To build a system to solve a particular problem we need
1. define the problem precisely.
2. analyze the problem
3. isolate and represent the task knowledge to solve the problem.
4. choose the best solving technique and apply it.
There are several knowledge representation schemes. The most important of these is
1. FOPL :- First Order Predicate Logic
a. no fixed syntax and semantic
b. only facts and rule
c. facts to be written in predicative form.
2. Statistical Reasoning (Baye’s Theorem) rule based system
3. Weak slot and filler structure (semantic net)
Information is represented as a set of nodes connected to each other by a set of
labeled arcs which represent relationship among the nodes.

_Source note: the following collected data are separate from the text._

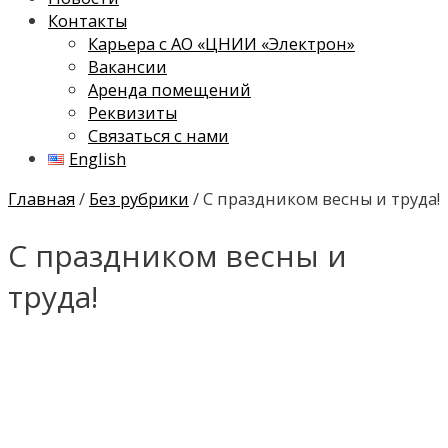
Контакты
Карьера с АО «ЦНИИ «Электрон»
Вакансии
Аренда помещений
Реквизиты
Связаться с нами
English
Главная
/
Без рубрики
/ С праздником весны и труда!
С праздником весны и
труда!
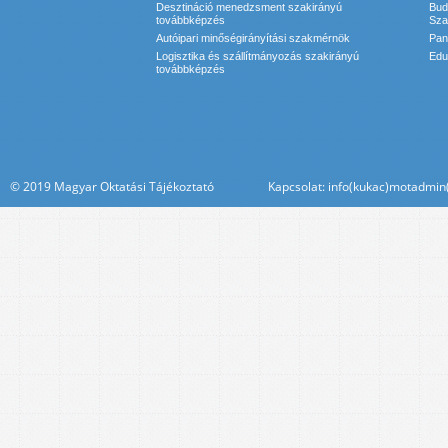
Desztináció menedzsment szakirányú
Bud
továbbképzés
Sza
Autóipari minőségirányítási szakmérnök
Pan
Logisztika és szállítmányozás szakirányú
Edu
továbbképzés
© 2019 Magyar Oktatási Tájékoztató Kapcsolat: info(kukac)motadmin(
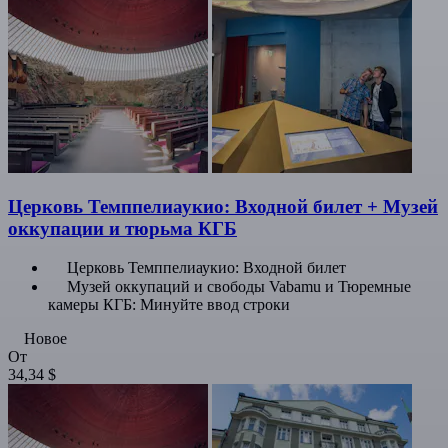
Церковь Темппелиаукио: Входной билет + Музей
оккупации и тюрьма КГБ
Церковь Темппелиаукио: Входной билет
Музей оккупаций и свободы Vabamu и Тюремные
камеры КГБ: Минуйте ввод строки
Новое
От
34,34 $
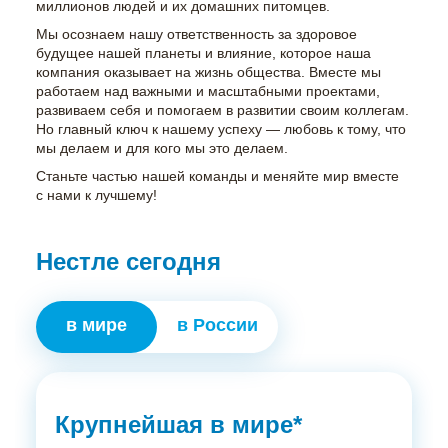
миллионов людей и их домашних питомцев.
Мы осознаем нашу ответственность за здоровое
будущее нашей планеты и влияние, которое наша
компания оказывает на жизнь общества. Вместе мы
работаем над важными и масштабными проектами,
развиваем себя и помогаем в развитии своим коллегам.
Но главный ключ к нашему успеху — любовь к тому, что
мы делаем и для кого мы это делаем.
Станьте частью нашей команды и меняйте мир вместе
с нами к лучшему!
Нестле сегодня
в мире
в России
Крупнейшая в мире*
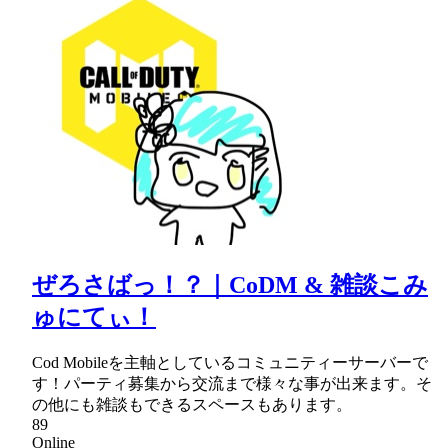
ぜろさばっ！？｜CoDM & 雑談こみ
ゅにてぃ！
Cod Mobileを主軸としているコミュニティーサーバーで
す！パーティ募集から交流まで様々な事が出来ます。そ
の他にも雑談もできるスペースもあります。
89
Online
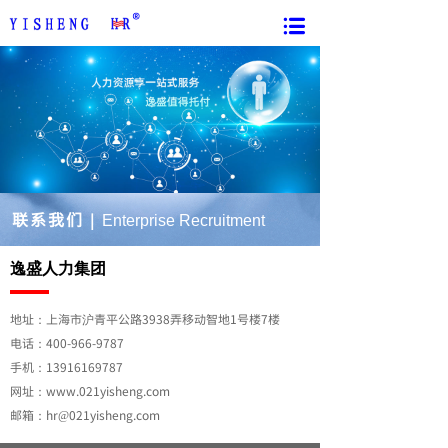
联系我们
｜
E
nterprise
R
ecruitment
400-966-9787
逸盛人力集团
地址：上海市沪青平公路3938弄移动智地1号楼7楼
电话：400-966-9787
手机：13916169787
网址：www.021yisheng.com
邮箱：hr@021yisheng.com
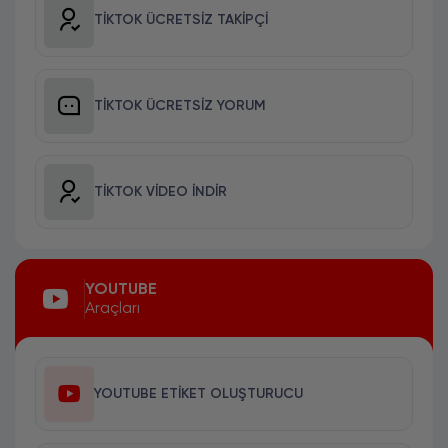
TIKTOK ÜCRETSIZ TAKIPÇI
TIKTOK ÜCRETSIZ YORUM
TIKTOK VIDEO İNDIR
YOUTUBE
Araçları
YOUTUBE ETIKET OLUŞTURUCU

4. Frame is a collection of attributes (slots) and associated values that describe some
entity in the world.
5. Strong slot : conceptual dependency (CD) is a theory of how to represent the
kind of knowledge about events that is usually contained in natural language
sentences.
6. Script is a structure that describes a stereotyped sequence of events in a particular
context. It consists of a set of slots.
7. CYC is a very large knowledge base project aimed at capturing human common
sense knowledge.
KNOWLEDGE ORGANISATION
Knowledge can be organized in memory for easy access by a method known as
indexing. It amounts to grouping the knowledge in a way that keywords can be used
to access the group. The keywords “point” to the knowledge group.
KNOWLEDGE MANIPULATION
Decisions and actions in knowledge-based systems come from manipulation of
the knowledge in specified ways. Typically some form of input will initiate a search
for a goal or decision. This requires that known facts in the knowledge-base be
located , compared (matched) and possibly altered in some way. This process may set
up other subgoals and require further inputs and so on until a final solution is found.
This requires a form of inference or deduction using the knowledge and inferring rule.
KNOWLEDGE ACQUISITION
Knowledge comes from various sources such as experts, text books, report,
technical articles and the like. To be useful the knowledge must be accurate,
presented at the right level for encoding, complete in the sense that all essential facts
and rules are included free of inconsistencies and so on.